SUPPLIED RECORDS -
>>>

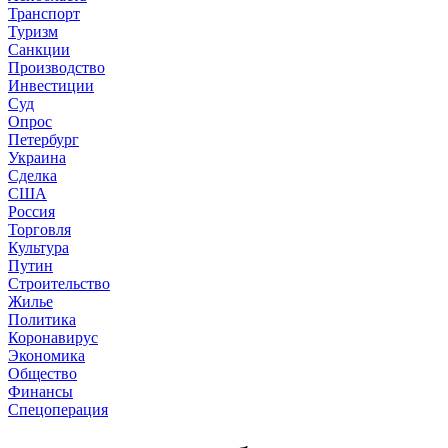
Транспорт
Туризм
Санкции
Производство
Инвестиции
Суд
Опрос
Петербург
Украина
Сделка
США
Россия
Торговля
Культура
Путин
Строительство
Жилье
Политика
Коронавирус
Экономика
Общество
Финансы
Спецоперация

<<<

TASK DETAILS -
Restate each entry word for word; omit the pictures.

ANSWER AREA -
Транспорт
Туризм
Санкции
Производство
Инвестиции
Суд
Опрос
Петербург
Украина
Сделка
США
Россия
Торговля
Культура
Путин
Строительство
Жилье
Политика
Коронавирус
Экономика
Общество
Финансы
Спецоперация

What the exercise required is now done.